Six mots résument les conditions de paix acceptables par l’Entente : « Il faut détruire le militarisme prussien. »

Que ce soit jusqu’à la fin de la guerre notre unique pensée, notre immuable mot d’ordre ! Rendre l’Alsace-Lorraine à la France ; réunir à l’Italie les terres irredente, à la Roumanie ses fils gémissant sous la domination hongroise ; appeler à l’indépendance les Tchèques, les Tchéco-Slovaques ; restaurer, avec les réparations qui lui sont dues, la glorieuse et infortunée Belgique ; relever la Serbie ; reconstituer la Pologne écartelée entre la Russie, l’Autriche et la Prusse, qu’est-ce donc sinon détruire le militarisme prussien ?
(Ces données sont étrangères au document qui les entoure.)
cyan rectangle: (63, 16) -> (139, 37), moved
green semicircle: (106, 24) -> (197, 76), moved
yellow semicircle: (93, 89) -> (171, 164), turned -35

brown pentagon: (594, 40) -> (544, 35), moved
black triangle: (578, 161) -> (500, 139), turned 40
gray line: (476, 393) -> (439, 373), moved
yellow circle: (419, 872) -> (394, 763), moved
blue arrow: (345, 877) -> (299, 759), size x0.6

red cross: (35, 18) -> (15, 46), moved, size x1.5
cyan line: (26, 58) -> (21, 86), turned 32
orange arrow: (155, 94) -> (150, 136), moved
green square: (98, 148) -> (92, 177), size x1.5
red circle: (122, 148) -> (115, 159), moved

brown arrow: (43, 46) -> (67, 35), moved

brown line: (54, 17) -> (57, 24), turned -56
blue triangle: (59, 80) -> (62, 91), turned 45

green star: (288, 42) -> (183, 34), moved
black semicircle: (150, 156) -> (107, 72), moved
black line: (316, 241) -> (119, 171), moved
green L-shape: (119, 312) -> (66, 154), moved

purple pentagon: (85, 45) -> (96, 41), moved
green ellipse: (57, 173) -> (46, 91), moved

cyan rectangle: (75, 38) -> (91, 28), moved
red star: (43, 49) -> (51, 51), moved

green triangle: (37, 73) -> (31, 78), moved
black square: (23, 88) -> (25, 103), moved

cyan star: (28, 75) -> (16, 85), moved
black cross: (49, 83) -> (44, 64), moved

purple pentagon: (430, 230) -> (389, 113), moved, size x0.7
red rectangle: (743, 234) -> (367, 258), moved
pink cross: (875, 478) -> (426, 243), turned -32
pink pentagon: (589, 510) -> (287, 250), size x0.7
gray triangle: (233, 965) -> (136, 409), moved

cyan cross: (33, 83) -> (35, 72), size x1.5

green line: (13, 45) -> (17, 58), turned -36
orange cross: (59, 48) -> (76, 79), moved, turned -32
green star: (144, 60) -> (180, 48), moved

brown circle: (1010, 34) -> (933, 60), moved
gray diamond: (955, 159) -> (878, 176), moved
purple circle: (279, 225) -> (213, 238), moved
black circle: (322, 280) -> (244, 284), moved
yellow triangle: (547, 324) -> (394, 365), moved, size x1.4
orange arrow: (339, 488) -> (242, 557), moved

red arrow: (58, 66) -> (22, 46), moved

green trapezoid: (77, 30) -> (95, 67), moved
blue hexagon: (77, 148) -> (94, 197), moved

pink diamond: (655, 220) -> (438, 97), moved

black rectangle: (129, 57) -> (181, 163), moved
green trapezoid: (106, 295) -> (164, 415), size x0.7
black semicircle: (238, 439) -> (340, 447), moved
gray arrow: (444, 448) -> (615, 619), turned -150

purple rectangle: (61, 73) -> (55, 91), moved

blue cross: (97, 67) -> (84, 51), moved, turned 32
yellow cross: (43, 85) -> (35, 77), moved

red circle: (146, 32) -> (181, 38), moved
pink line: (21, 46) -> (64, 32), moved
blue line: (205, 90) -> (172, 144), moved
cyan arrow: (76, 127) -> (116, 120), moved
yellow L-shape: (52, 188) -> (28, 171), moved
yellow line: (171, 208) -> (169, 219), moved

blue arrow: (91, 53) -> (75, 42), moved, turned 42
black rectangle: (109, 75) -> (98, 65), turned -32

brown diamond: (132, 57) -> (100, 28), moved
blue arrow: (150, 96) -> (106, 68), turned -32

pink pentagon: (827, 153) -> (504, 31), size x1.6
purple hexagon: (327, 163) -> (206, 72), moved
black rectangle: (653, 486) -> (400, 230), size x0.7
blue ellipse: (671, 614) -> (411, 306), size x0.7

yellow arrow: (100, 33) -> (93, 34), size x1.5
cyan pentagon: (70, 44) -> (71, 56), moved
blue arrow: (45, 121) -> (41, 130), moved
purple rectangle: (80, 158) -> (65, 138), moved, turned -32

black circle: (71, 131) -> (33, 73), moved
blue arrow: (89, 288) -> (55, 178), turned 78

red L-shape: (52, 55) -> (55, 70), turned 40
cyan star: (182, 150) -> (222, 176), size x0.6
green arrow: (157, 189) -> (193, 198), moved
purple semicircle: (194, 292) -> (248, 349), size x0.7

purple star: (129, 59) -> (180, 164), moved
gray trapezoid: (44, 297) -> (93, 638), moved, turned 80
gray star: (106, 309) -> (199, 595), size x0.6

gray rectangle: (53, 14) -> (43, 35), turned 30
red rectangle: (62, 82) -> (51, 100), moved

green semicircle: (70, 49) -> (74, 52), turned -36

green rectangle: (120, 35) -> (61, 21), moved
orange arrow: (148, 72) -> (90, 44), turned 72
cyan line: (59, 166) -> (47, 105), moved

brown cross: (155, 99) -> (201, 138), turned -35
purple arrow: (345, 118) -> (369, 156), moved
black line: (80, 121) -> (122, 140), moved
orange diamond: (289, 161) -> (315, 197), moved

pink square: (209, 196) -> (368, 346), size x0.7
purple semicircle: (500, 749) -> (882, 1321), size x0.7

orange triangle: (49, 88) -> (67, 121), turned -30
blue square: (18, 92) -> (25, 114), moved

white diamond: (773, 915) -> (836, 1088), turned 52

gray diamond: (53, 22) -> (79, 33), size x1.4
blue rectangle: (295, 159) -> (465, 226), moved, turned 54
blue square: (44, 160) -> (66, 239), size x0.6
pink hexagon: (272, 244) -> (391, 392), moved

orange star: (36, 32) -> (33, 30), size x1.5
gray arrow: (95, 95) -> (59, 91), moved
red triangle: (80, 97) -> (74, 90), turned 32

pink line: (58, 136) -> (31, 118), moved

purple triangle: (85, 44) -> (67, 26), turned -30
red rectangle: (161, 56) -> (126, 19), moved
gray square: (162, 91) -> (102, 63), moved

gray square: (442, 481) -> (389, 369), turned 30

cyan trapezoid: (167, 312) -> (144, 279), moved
Ce n’est un paradoxe qu’en apparence de dire qu’il ne dépend plus de nous d’être vaincus.

Le Nouveau Monde n’est pas entré en scène, il ne franchit pas l’Atlantique, il n’accomplit pas les miracles quotidiens dont nous sommes les témoins émerveillés et reconnaissants, pour se contenter d’une paix bâtarde et trompeuse, grosse de tous les périls. Les Etats-Unis, et nous avec eux, nous ne nous arrêterons que le but atteint : le militarisme prussien détruit.

Si la partie est virtuellement gagnée, nos erreurs, nos fautes peuvent en retarder l’issue, prolonger les souffrances, augmenter les deuils. Quel moyen d’éviter, autant que possible, les fautes et les erreurs ? Un seul : tout oublier, tout écarter qui n’est pas le gain de la guerre.

Demain nous reviendrons, si nous en avons par malheur gardé le goût, aux mœurs et aux discussions d’antan. Aujourd’hui et jusqu’à la fin de la guerre, que rien n’existe pour nous que la victoire à remporter.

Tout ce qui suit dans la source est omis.